[sdiy] Advices for ringmod and noise source

Czech Martin Martin.Czech at Micronas.com
Wed Jun 23 11:43:29 CEST 2004


> Pro analog:
> o It's analog.


The real feature is: it's unpredictable. 
The shift register noise generator is 100% determined.
If you start it, it will always do the same thing.
Applies also to most random functions in software.
Often you can set a "seed", this will perfectly determine
the following sequence. Of course, you can try to insert
analog noise into the shift register, to give more randomness.

A 32bit shift register clocked with 1MHz will take about 1 hour
to repeat.

The analog noise is not predictable in terms of most musical
applications. 

This can be important if you use the noise to trigger things
for hours, like in an installation that is continuously running.

It has also some philosophical background: trying to indroduce
randomness by using a finite state machine that is perfectly
cyclical is strange.

For other purposes it is really hard to get 
real randomness. You often end up with plumbing. I.e. massive
brass enclosures and the like, in order to supress any correlation
to outside world effects.




> Con analog:
> o High gain, high impedance required to amplify the noise.  
> This amounts to
>   hum and radio station pickup being problematic.

Microphone amplifiers have the same problems, so this is
nothing unusual and the remedy is clear.

> o Transistor or diode selection is critical, avoid popcorn noise.

This is the real con against analog. 
And 1/f noise can be a problem, too.

> Con LFSR digital:
> o The spectrum is not continuous, rather it's a series of 
> lumps, the more bits
>   the more lumps, faster clock moves the lumps together.

I think it is harmonics. After all it is a perfect cyclical
waveform. For a very short sequence (1s) 
the "fundamental" will be 1Hz, and the partials will have 1Hz distance.
I think this is impossible to hear, you hear a continuous band
instead. Of course, the repetition of 1s is audible, but that is another thing.

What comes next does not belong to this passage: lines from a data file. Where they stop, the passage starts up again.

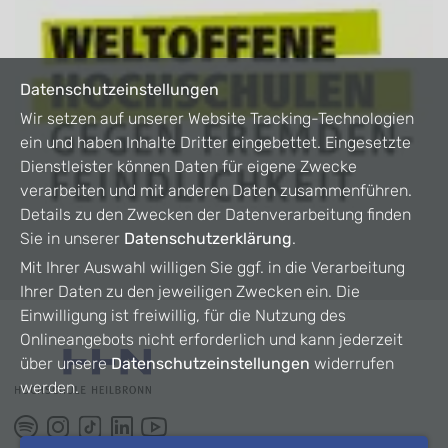
Datenschutzeinstellungen
Wir setzen auf unserer Website Tracking-Technologien
ein und haben Inhalte Dritter eingebettet. Eingesetzte
Dienstleister können Daten für eigene Zwecke
verarbeiten und mit anderen Daten zusammenführen.
Details zu den Zwecken der Datenverarbeitung finden
Sie in unserer
Datenschutzerklärung
.
Mit Ihrer Auswahl willigen Sie ggf. in die Verarbeitung
Ihrer Daten zu den jeweiligen Zwecken ein. Die
Einwilligung ist freiwillig, für die Nutzung des
Onlineangebots nicht erforderlich und kann jederzeit
über unsere
Datenschutzeinstellungen
widerrufen
werden.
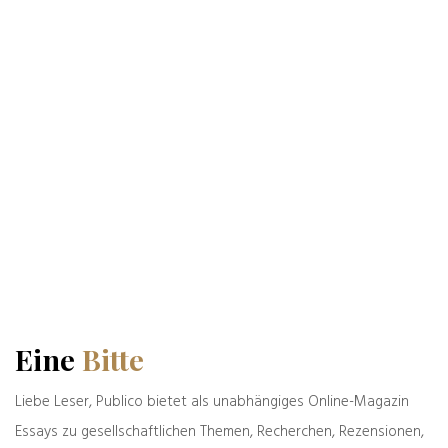
deutschen Alltag.
Beiträge von Bernd Zeller
Das könnte Sie auch interessieren
Eine
Bitte
Liebe Leser, Publico bietet als unabhängiges Online-Magazin
Essays zu gesellschaftlichen Themen, Recherchen, Rezensionen,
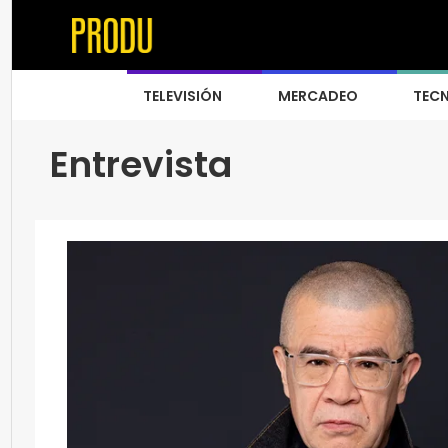
TELEVISIÓN
MERCADEO
TEC
Entrevista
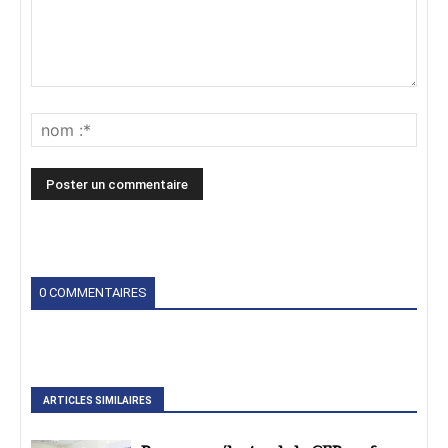
0 COMMENTAIRES
ARTICLES SIMILAIRES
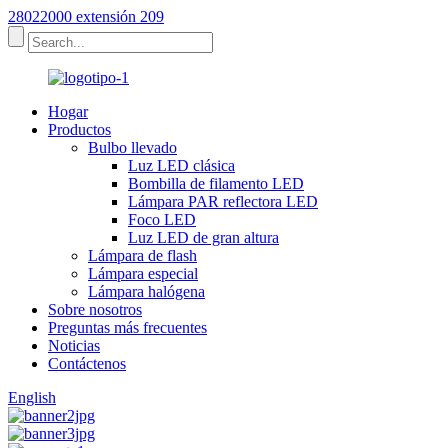
28022000 extensión 209
Hogar
Productos
Bulbo llevado
Luz LED clásica
Bombilla de filamento LED
Lámpara PAR reflectora LED
Foco LED
Luz LED de gran altura
Lámpara de flash
Lámpara especial
Lámpara halógena
Sobre nosotros
Preguntas más frecuentes
Noticias
Contáctenos
English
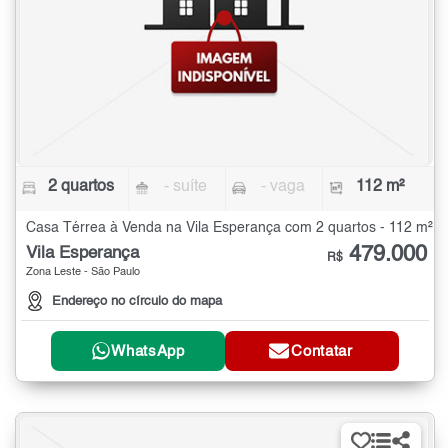
2 quartos
- suíte
- vaga
112 m²
Casa Térrea à Venda na Vila Esperança com 2 quartos - 112 m²
479.000
Vila Esperança
R$
Zona Leste - São Paulo
Endereço no círculo do mapa
WhatsApp
Contatar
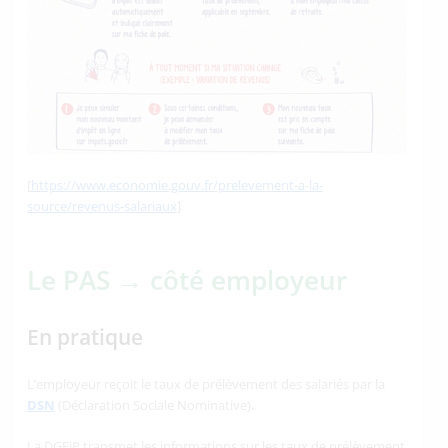
[
https://www.economie.gouv.fr/prelevement-a-la-
source/revenus-salariaux
]
Le PAS → côté employeur
En pratique
L’employeur reçoit le taux de prélèvement des salariés par la
DSN
(Déclaration Sociale Nominative).
La DGFiP transmet les informations sur les taux de prélèvement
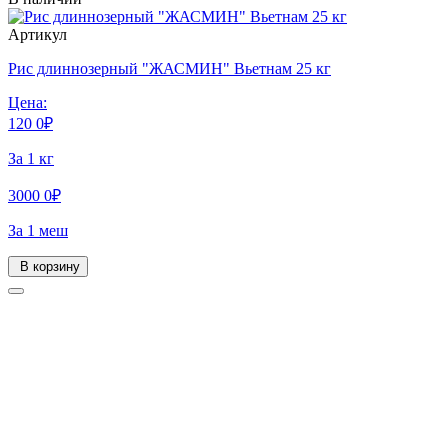
Артикул
Рис длиннозерный "ЖАСМИН" Вьетнам 25 кг
Цена:
120
0
₽
За 1 кг
3000
0
₽
За 1 меш
В корзину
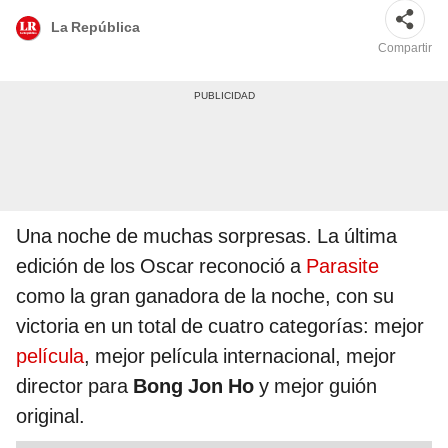
La República
Compartir
Una noche de muchas sorpresas. La última
edición de los Oscar reconoció a
Parasite
como la gran ganadora de la noche, con su
victoria en un total de cuatro categorías: mejor
película
, mejor película internacional, mejor
director para
Bong Jon Ho
y mejor guión
original.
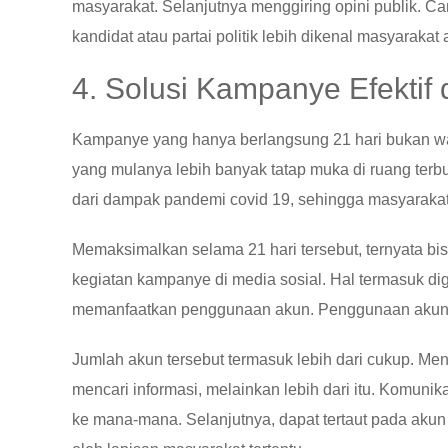
masyarakat. Selanjutnya menggiring opini publik. C
kandidat atau partai politik lebih dikenal masyarakat 
4. Solusi Kampanye Efektif
Kampanye yang hanya berlangsung 21 hari bukan wakt
yang mulanya lebih banyak tatap muka di ruang terbuk
dari dampak pandemi covid 19, sehingga masyaraka
Memaksimalkan selama 21 hari tersebut, ternyata bi
kegiatan kampanye di media sosial. Hal termasuk digi
memanfaatkan penggunaan akun. Penggunaan akun se
Jumlah akun tersebut termasuk lebih dari cukup. Men
mencari informasi, melainkan lebih dari itu. Komuni
ke mana-mana. Selanjutnya, dapat tertaut pada akun y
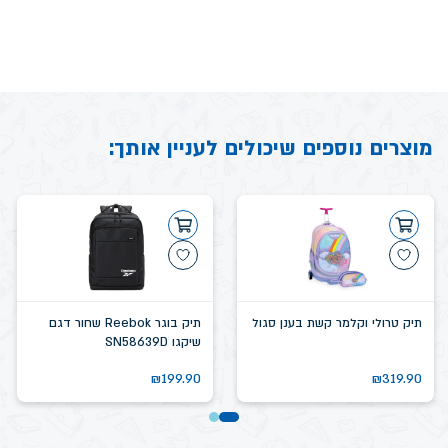
מוצרים נוספים שיכולים לעניין אותך:
תיק טרולי וקלמר קשת בענן סגול
תיק בוגר Reebok שחור דגם
שיקגו SN58639D
₪
199.90
₪
319.90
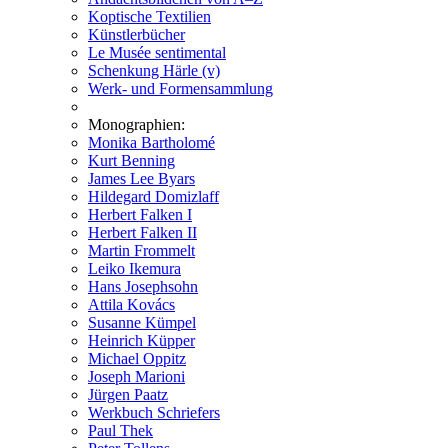
Koptische Textilien
Künstlerbücher
Le Musée sentimental
Schenkung Härle (v)
Werk- und Formensammlung
Monographien:
Monika Bartholomé
Kurt Benning
James Lee Byars
Hildegard Domizlaff
Herbert Falken I
Herbert Falken II
Martin Frommelt
Leiko Ikemura
Hans Josephsohn
Attila Kovács
Susanne Kümpel
Heinrich Küpper
Michael Oppitz
Joseph Marioni
Jürgen Paatz
Werkbuch Schriefers
Paul Thek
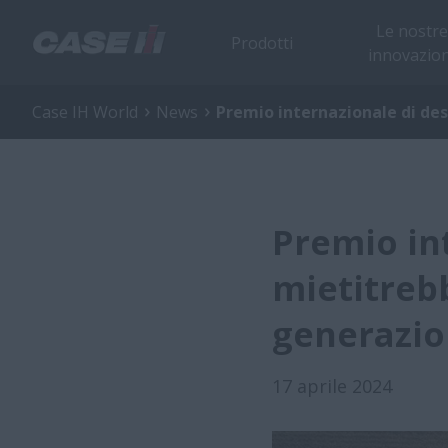
Le nostre
Prodotti
innovazion
Case IH World
News
Premio internazionale di des
Premio int
mietitrebb
generazi
17 aprile 2024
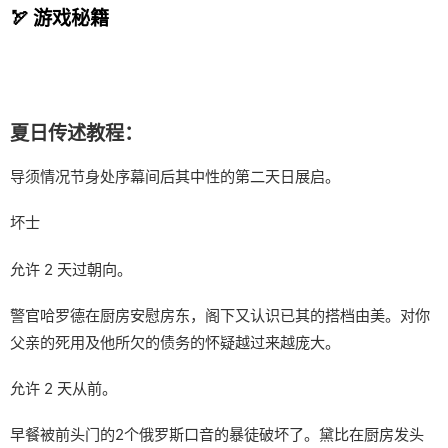
🏹 游戏秘籍
夏日传述教程：
导须情况节身处序幕间后其中性的第二天日展启。
坏士
允许 2 天过朝向。
警官哈罗德在厨房安慰房东，阁下又认识已其的搭档由美。对你
父亲的死用及他所欠的债务的怀疑越过来越庞大。
允许 2 天从前。
早餐被前头门的2个俄罗斯口音的暴徒破坏了。黛比在厨房发头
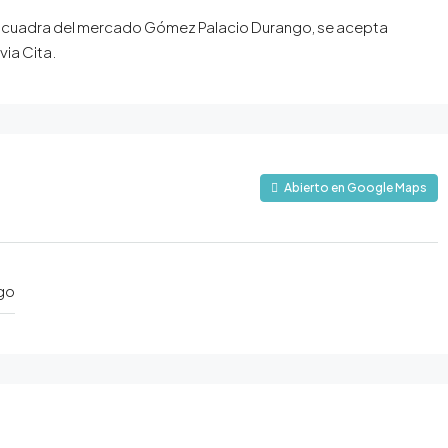
a cuadra del mercado Gómez Palacio Durango, se acepta
via Cita.
Abierto en Google Maps
go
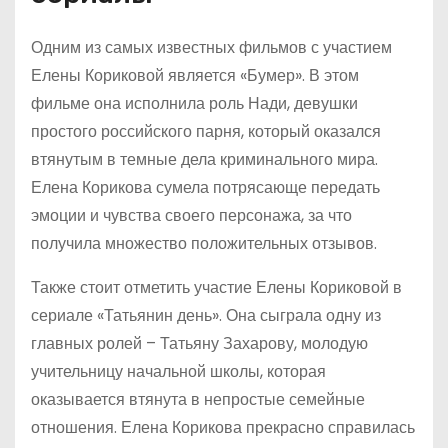
Одним из самых известных фильмов с участием
Елены Кориковой является «Бумер». В этом
фильме она исполнила роль Нади, девушки
простого российского парня, который оказался
втянутым в темные дела криминального мира.
Елена Корикова сумела потрясающе передать
эмоции и чувства своего персонажа, за что
получила множество положительных отзывов.
Также стоит отметить участие Елены Кориковой в
сериале «Татьянин день». Она сыграла одну из
главных ролей – Татьяну Захарову, молодую
учительницу начальной школы, которая
оказывается втянута в непростые семейные
отношения. Елена Корикова прекрасно справилась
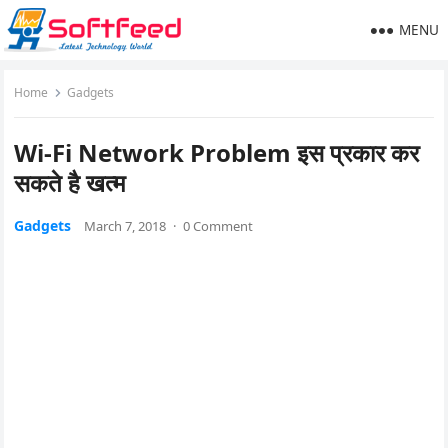
MENU
Home
Gadgets
Wi-Fi Network Problem इस प्रकार कर
सकते है खत्म
Gadgets
March 7, 2018
·
0 Comment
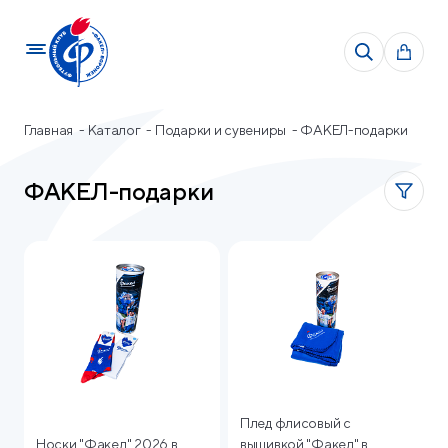
Подбор параметров
Главная
Каталог
Подарки и сувениры
ФАКЕЛ-подарки
Цена
ФАКЕЛ-подарки
Плед флисовый с
Носки "Факел" 2026 в
вышивкой "Факел" в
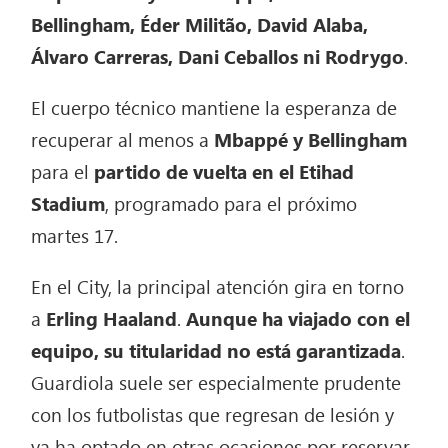
Bellingham, Éder Militão, David Alaba,
Álvaro Carreras, Dani Ceballos ni Rodrygo
.
El cuerpo técnico mantiene la esperanza de
recuperar al menos a
Mbappé y Bellingham
para el
partido de vuelta en el Etihad
Stadium
, programado para el próximo
martes 17.
En el City, la principal atención gira en torno
a
Erling Haaland
.
Aunque ha viajado con el
equipo, su titularidad no está garantizada
.
Guardiola suele ser especialmente prudente
con los futbolistas que regresan de lesión y
ya ha optado en otras ocasiones por reservar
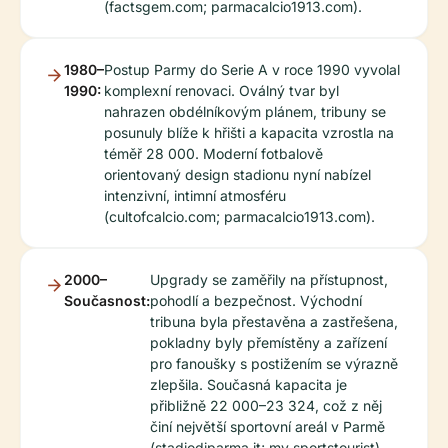
(factsgem.com; parmacalcio1913.com).
1980–
Postup Parmy do Serie A v roce 1990 vyvolal
1990:
komplexní renovaci. Oválný tvar byl
nahrazen obdélníkovým plánem, tribuny se
posunuly blíže k hřišti a kapacita vzrostla na
téměř 28 000. Moderní fotbalově
orientovaný design stadionu nyní nabízel
intenzivní, intimní atmosféru
(cultofcalcio.com; parmacalcio1913.com).
2000–
Upgrady se zaměřily na přístupnost,
Současnost:
pohodlí a bezpečnost. Východní
tribuna byla přestavěna a zastřešena,
pokladny byly přemístěny a zařízení
pro fanoušky s postižením se výrazně
zlepšila. Současná kapacita je
přibližně 22 000–23 324, což z něj
činí největší sportovní areál v Parmě
(stadiodiparma.it; my sportstourist).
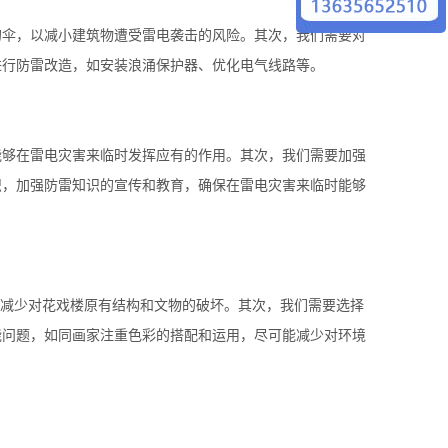
的伞，以减小建筑物遭受雷电袭击的风险。其次，我们需要对
进行防雷改造，如安装浪涌保护器、优化电气线路等。
能够在雷电灾害来临时发挥应有的作用。其次，我们需要加强
识，加强防雷知识的宣传和教育，确保在雷电灾害来临时能够
能减少对花戏楼原有结构和文物的破坏。其次，我们需要选择
能问题，如同画家注重色彩的搭配和运用，尽可能减少对环境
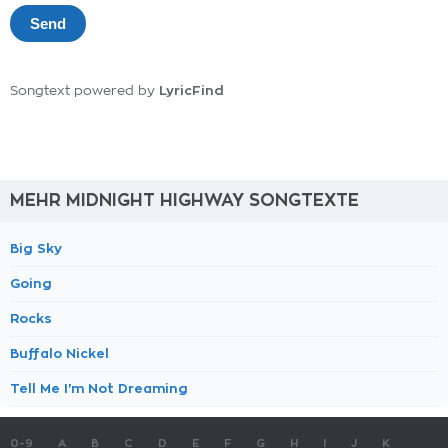
LyricFind
Songtext powered by
MEHR MIDNIGHT HIGHWAY SONGTEXTE
Big Sky
Going
Rocks
Buffalo Nickel
Tell Me I'm Not Dreaming
0-9
A
B
C
D
E
F
G
H
I
J
K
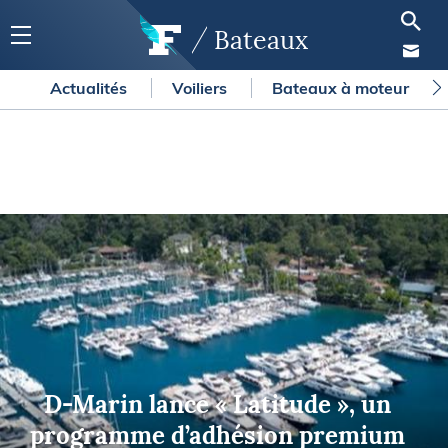
Bateaux
Actualités
Voiliers
Bateaux à moteur
D-Marin lance « Latitude », un
programme d’adhésion premium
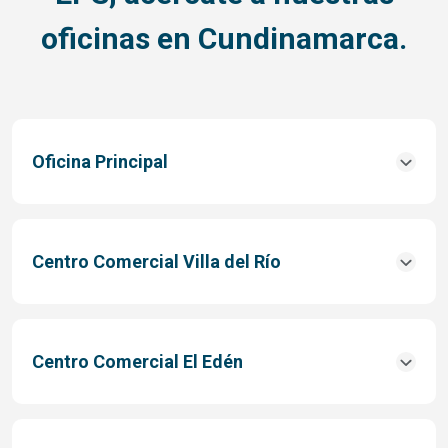
oficinas en Cundinamarca.
Oficina Principal
Centro Comercial Villa del Río
Centro Comercial El Edén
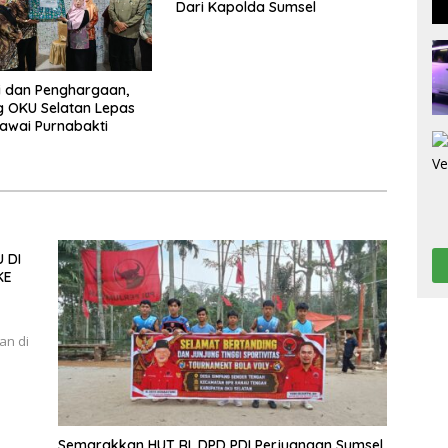
Dari Kapolda Sumsel
i dan Penghargaan,
 OKU Selatan Lepas
awai Purnabakti
 DI
KE
an di
Semarakkan HUT RI, DPD PDI Perjuangan Sumsel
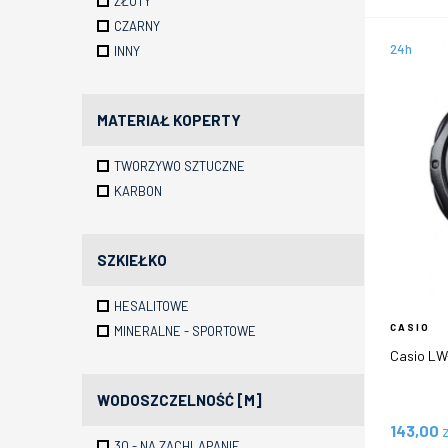
ZŁOTY
CZARNY
24h
INNY
MATERIAŁ KOPERTY
TWORZYWO SZTUCZNE
KARBON
SZKIEŁKO
HESALITOWE
CASIO
MINERALNE - SPORTOWE
Casio LW
WODOSZCZELNOŚĆ [M]
143,00
30 - NA ZACHLAPANIE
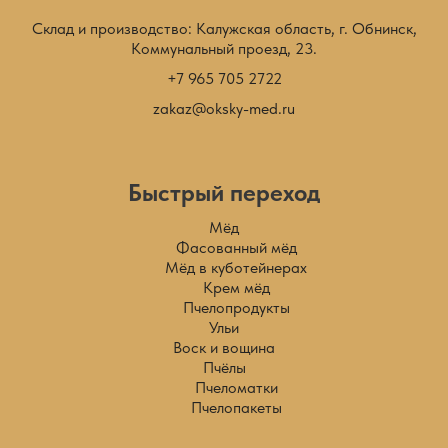
Склад и производство: Калужская область, г. Обнинск,
Коммунальный проезд, 23.
+7 965 705 2722
zakaz@oksky-med.ru
Быстрый переход
Мёд
Фасованный мёд
Мёд в куботейнерах
Крем мёд
Пчелопродукты
Ульи
Воск и вощина
Пчёлы
Пчеломатки
Пчелопакеты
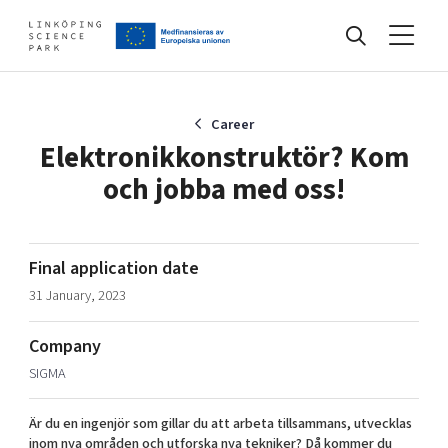
Events
Career
Elektronikkonstruktör? Kom
och jobba med oss!
Find your network
Develop your company
Final application date
Artificial intelligence
31 January, 2023
Cybersecurity
About
Internet of Things
Company
Upgrade your skills & master new ones
SIGMA
Manufacturing industries
Global talent
Är du en ingenjör som gillar du att arbeta tillsammans, utvecklas
Visual technologies
Our story, mission & vision
40 years anniversary
Tech startups
inom nya områden och utforska nya tekniker? Då kommer du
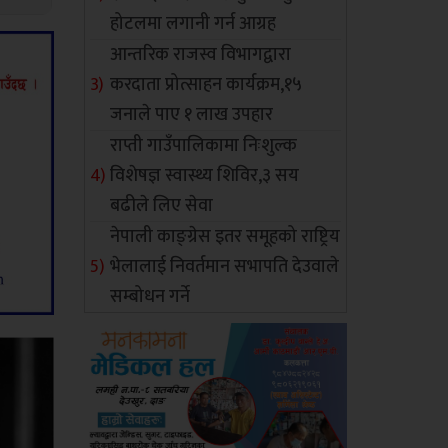
होटलमा लगानी गर्न आग्रह
आन्तरिक राजस्व विभागद्वारा
करदाता प्रोत्साहन कार्यक्रम,१५
जनाले पाए १ लाख उपहार
राप्ती गाउँपालिकामा निःशुल्क
विशेषज्ञ स्वास्थ्य शिविर,३ सय
बढीले लिए सेवा
नेपाली काङ्ग्रेस इतर समूहको राष्ट्रिय
भेलालाई निवर्तमान सभापति देउवाले
सम्बोधन गर्ने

The white feature of the signal will only be visible after many
spectral measurments and averaging.

If one wants to avoid this, there is a trick: Create a Fourier spectral
representation (a DFT table). All amplitudes set to 1.0.
But give the phase random numbers. The inverse will be a pretty noise
signal, and the average will tend much faster to the desired whiteness.

This is a nice example that phase really counts. If you take the same
amplitude distribution, but other phase, you get an impulse, something that
will certainly not sound like noise!!

m.c.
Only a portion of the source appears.